Doch dadurch, dass Conchita Wurst nicht alle männlichen Attribute durch weibliche ersetzt, sondern beides mischt und eine Gleichzeitigkeit von Mann und Frau zulässt, war für einige das Ende der Komfortzone und zugleich auch der Sprache erreicht. Die Geschlechterunklarkeit löste Unbehagen aus, auch sprachlich. Sie, er, es – was sollte das sein? „Kunst“ sagte Neuwirth und zeigte damit nur noch deutlicher auf, dass es in der Geschlechterfrage immer noch wenig Platz für Humor und Abweichungen gibt.
Das bekommen auch Menschen wie Lann Hornscheidt zu spüren, die sich für eine geschlechtergerechte Sprache einsetzen. Hornscheidts Idee geht viel weiter als die Ausmerzung des generischen Maskulins, dem mittlerweile offiziell der Kampf angesagt wurde, und eckt damit gehörig an. Zudem möchte Hornscheidt persönlich weder als Mann noch als Frau bezeichnet werden und löst damit so viel Hass aus, dass für diese Art von Zuschriften eine eigene Emailadresse eingerichtet wurde.

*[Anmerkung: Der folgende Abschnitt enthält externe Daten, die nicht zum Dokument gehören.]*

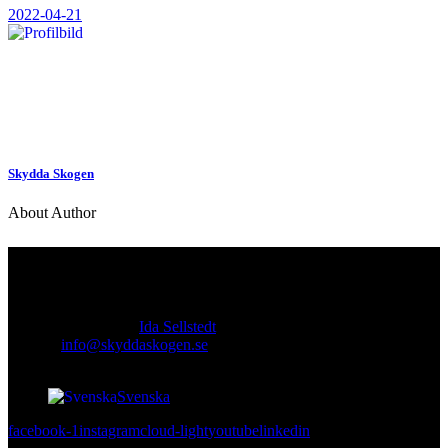
2022-04-21
Skydda Skogen
About Author
Kontakt
Ansvarig utgivare:
Ida Sellstedt
E-mail
:
info@skyddaskogen.se
Org nr
: 802445-0168
Svenska
facebook-1
instagram
cloud-light
youtube
linkedin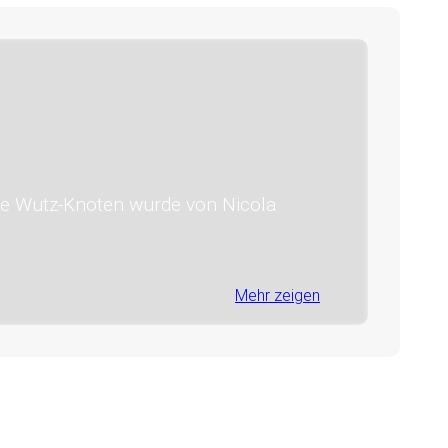
que Wutz-Knoten wurde von Nicola
Mehr zeigen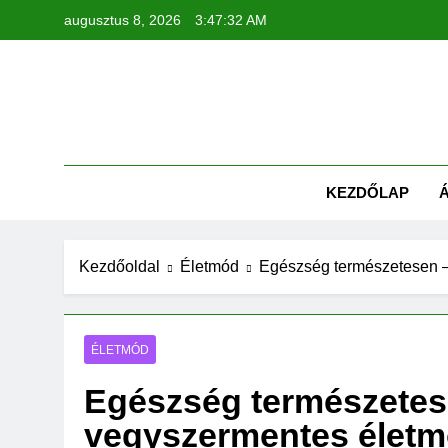
Ugrás
augusztus 8, 2026
3:47:33 AM
a
tartalomra
KEZDŐLAP
Kezdőoldal
Életmód
Egészség természetesen – 
ÉLETMÓD
Egészség természetese
vegyszermentes életm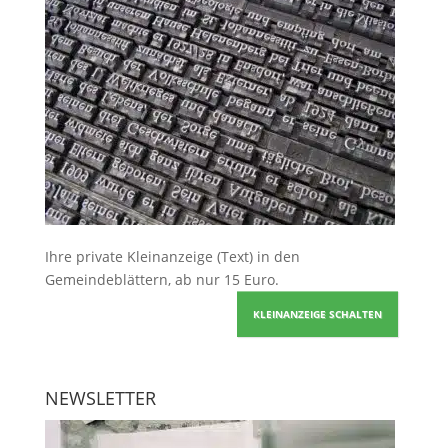
Ihre
private Kleinanzeige
(Text) in den
Gemeindeblättern, ab nur 15 Euro.
KLEINANZEIGE SCHALTEN
NEWSLETTER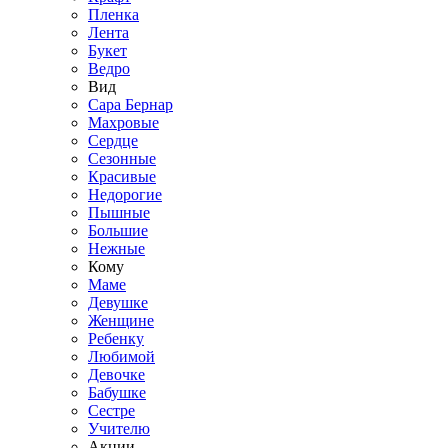
Пленка
Лента
Букет
Ведро
Вид
Сара Бернар
Махровые
Сердце
Сезонные
Красивые
Недорогие
Пышные
Большие
Нежные
Кому
Маме
Девушке
Женщине
Ребенку
Любимой
Девочке
Бабушке
Сестре
Учителю
Акции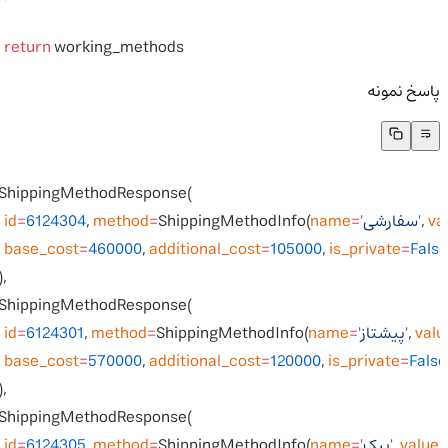
    return
 working_methods
پاسخ نمونه
[
  ShippingMethodResponse(
v
, 
'سفارشی'
=
name
ShippingMethodInfo(
=
method
, 
6124304
=
    id
    base_cost
=
460000
, 
additional_cost
=
105000
, 
is_private
=
Fal
  ), 
  ShippingMethodResponse(
val
, 
'پیشتاز'
=
name
ShippingMethodInfo(
=
method
, 
6124301
=
    id
    base_cost
=
570000
, 
additional_cost
=
120000
, 
is_private
=
Fals
  ), 
  ShippingMethodResponse(
value
, 
'پیک'
=
name
ShippingMethodInfo(
=
method
, 
6124305
=
    id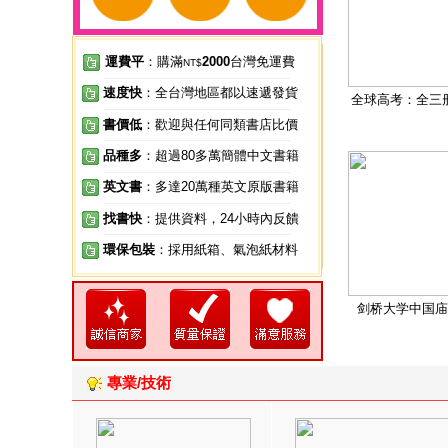
運費平
：購滿
2000
台灣免運費
NT$
速度快
：全台灣地區都以速遞發貨
全球高考：全三
書價低
：歡迎與任何同類書店比價
品種多
：超過80多萬簡體中文書籍
英文書
：多達20萬種英文原版書籍
找書快
：提供資料，24小時內反饋
環保包裝
：採用紙箱、氣泡紙材料
剑桥大学中国庙
專業/技術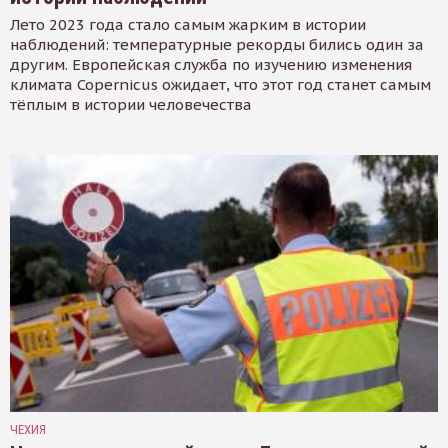
Лето 2023 года стало самым жарким в истории
наблюдений: температурные рекорды бились один за
другим. Европейская служба по изучению изменения
климата Copernicus ожидает, что этот год станет самым
тёплым в истории человечества
ЧЕХИЯ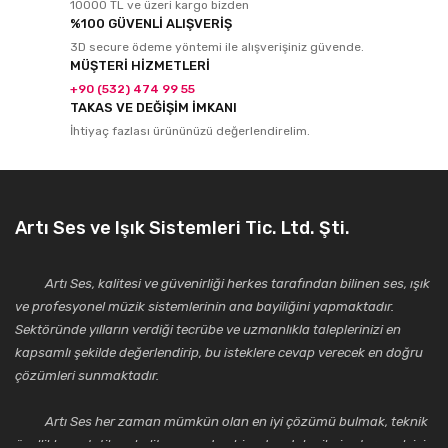
10000 TL ve üzeri kargo bizden
%100 GÜVENLİ ALIŞVERİŞ
3D secure ödeme yöntemi ile alışverişiniz güvende.
MÜŞTERİ HİZMETLERİ
+90 (532) 474 99 55
TAKAS VE DEĞİŞİM İMKANI
İhtiyaç fazlası ürününüzü değerlendirelim.
Artı Ses ve Işık Sistemleri Tic. Ltd. Şti.
Artı Ses, kalitesi ve güvenirliği herkes tarafından bilinen ses, ışık
ve profesyonel müzik sistemlerinin ana bayiliğini yapmaktadır.
Sektöründe yılların verdiği tecrübe ve uzmanlıkla taleplerinizi en
kapsamlı şekilde değerlendirip, bu isteklere cevap verecek en doğru
çözümleri sunmaktadır.
Artı Ses her zaman mümkün olan en iyi çözümü bulmak, teknik
özellikler, estetik ve kalite açısından bir adım daha ileriye taşımak için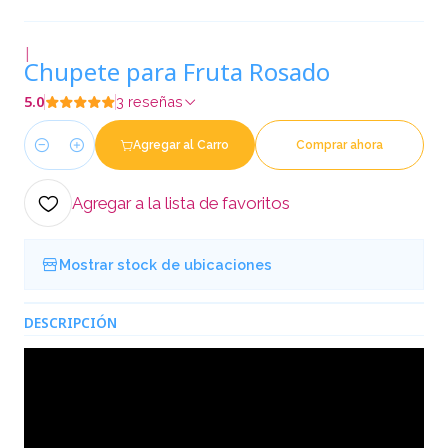
|
Chupete para Fruta Rosado
5.0
3 reseñas
Agregar al Carro
Comprar ahora
Cantidad
Agregar a la lista de favoritos
Mostrar stock de ubicaciones
DESCRIPCIÓN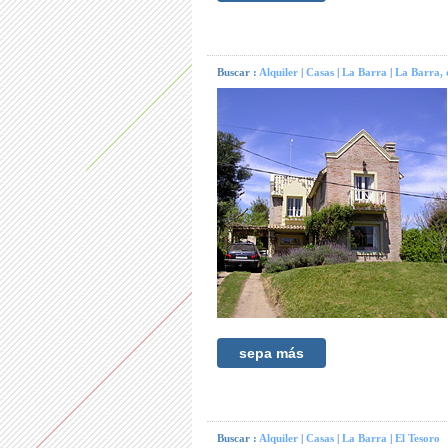
Buscar :
Alquiler
|
Casas
|
La Barra
|
La Barra, d
sepa más
Buscar :
Alquiler
|
Casas
|
La Barra
|
El Tesoro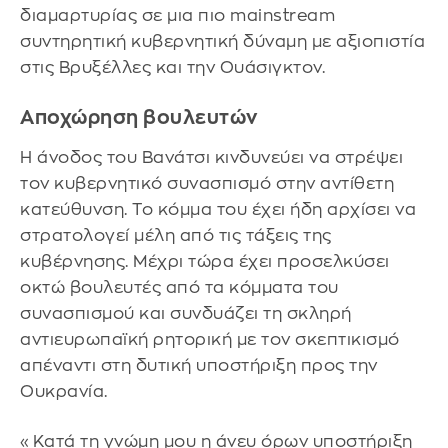
διαμαρτυρίας σε μια πιο mainstream
συντηρητική κυβερνητική δύναμη με αξιοπιστία
στις Βρυξέλλες και την Ουάσιγκτον.
Αποχώρηση βουλευτών
Η άνοδος του Βανάτσι κινδυνεύει να στρέψει
τον κυβερνητικό συνασπισμό στην αντίθετη
κατεύθυνση. Το κόμμα του έχει ήδη αρχίσει να
στρατολογεί μέλη από τις τάξεις της
κυβέρνησης. Μέχρι τώρα έχει προσελκύσει
οκτώ βουλευτές από τα κόμματα του
συνασπισμού και συνδυάζει τη σκληρή
αντιευρωπαϊκή ρητορική με τον σκεπτικισμό
απέναντι στη δυτική υποστήριξη προς την
Ουκρανία.
«Κατά τη γνώμη μου η άνευ όρων υποστήριξη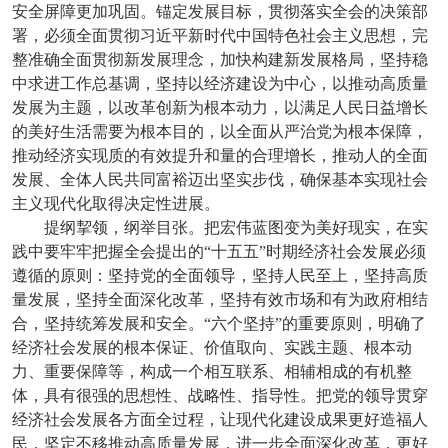
安全屏障更加巩固。锚定发展目标，贯彻落实全会的决策部
署，必须全面贯彻习近平新时代中国特色社会主义思想，完
整准确全面贯彻新发展理念，加快构建新发展格局，坚持稳
中求进工作总基调，坚持以经济建设为中心，以推动高质量
发展为主题，以改革创新为根本动力，以满足人民日益增长
的美好生活需要为根本目的，以全面从严治党为根本保障，
推动经济实现质的有效提升和量的合理增长，推动人的全面
发展、全体人民共同富裕迈出坚实步伐，确保基本实现社会
主义现代化取得决定性进展。
提纲挈领，纲举目张。把宏伟蓝图变为美好现实，在实
践中要牢牢把握全会提出的“十五五”时期经济社会发展必须
遵循的原则：坚持党的全面领导，坚持人民至上，坚持高质
量发展，坚持全面深化改革，坚持有效市场和有为政府相结
合，坚持统筹发展和安全。“六个坚持”的重要原则，明确了
经济社会发展的根本保证、价值取向、实践主题、根本动
力、重要保障等，构成一个相互联系、相辅相成的有机整
体，具有很强的思想性、战略性、指导性。把党的领导贯穿
经济社会发展各方面全过程，让现代化建设成果更好造福人
民，坚定不移推动高质量发展，进一步全面深化改革，更好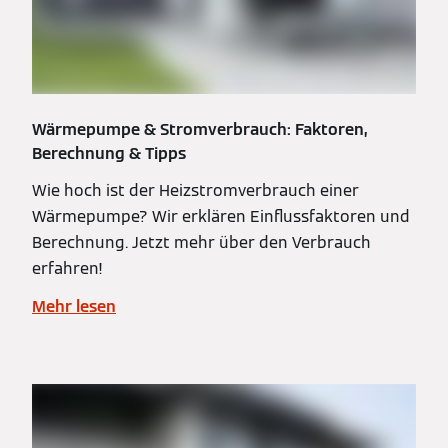
Wärmepumpe & Stromverbrauch: Faktoren,
Berechnung & Tipps
Wie hoch ist der Heizstromverbrauch einer
Wärmepumpe? Wir erklären Einflussfaktoren und
Berechnung. Jetzt mehr über den Verbrauch
erfahren!
Mehr lesen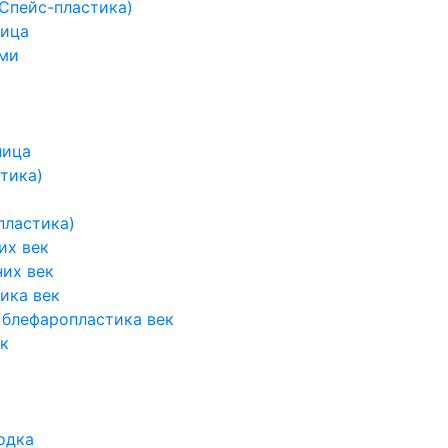
Спейс-пластика)
лица
ми
лица
тика)
пластика)
их век
их век
ика век
 блефаропластика век
к
одка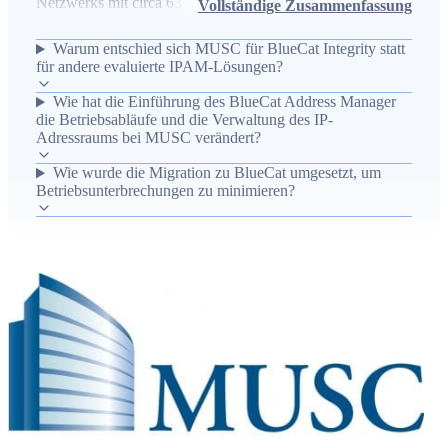
Netzwerks mit circa 63.000 IP-Adressen und über 350
Vollständige Zusammenfassung
entfernten Standorten, das hohe Anforderungen von Klinik,
Warum entschied sich MUSC für BlueCat Integrity statt
Lehre und Forschung erfüllen muss. Zur Automatisierung,
für andere evaluierte IPAM-Lösungen?
Delegation und Robustheit der DNS-, DHCP- und IPAM-
Wie hat die Einführung des BlueCat Address Manager
Dienste setzte MUSC schrittweise auf BlueCat Integrity mit
die Betriebsabläufe und die Verwaltung des IP-
dem BlueCat Address Manager, um zentrale DDI-Services
Adressraums bei MUSC verändert?
zu vereinfachen, Anycast-DNS, Systemredundanz und
Wie wurde die Migration zu BlueCat umgesetzt, um
Workflow-Delegation zu nutzen sowie störungsarme
Betriebsunterbrechungen zu minimieren?
Migration sicherzustellen. Ergebnis waren
Echtzeittransparenz des IP-Adressraums, reduzierte
manuelle Anfragen, effizientere Außendiensttechniker,
bessere IP-Raum-Nutzung und Vorbereitung auf IPv6 mit
fortlaufendem Support durch BlueCat.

Derweil ist es doch eigentlich recht spannend, sich einmal zu fragen, wie sich die Gesellschaft bei der tatsächlichen Abschaffung der Zweigeschlechtlichkeit neu ordnen würde. Zwar greift diese Idee selbstverständlich die eigene Identität an. Aber ist nicht gerade diese Möglichkeit des Ausbrechens aus dem simplifizierenden Konstrukt der Zweigeschlechtlichkeit eine Chance, nicht nur die zu inkludieren, die bisher von ihr ausgeschlossen wurden, sondern zugleich auch grundsätzlich in der eigenen Wahrnehmung der Vielfältigkeit der Welt den Raum zu geben, der ihr auch zusteht?
Bedeutet doch diese Erweiterung der Benennungsmöglichkeiten schließlich nicht, dass fürderhin niemand mehr sagen dürfe, dass er oder sie – ganz oldschool – ein Mann sei oder eine Frau.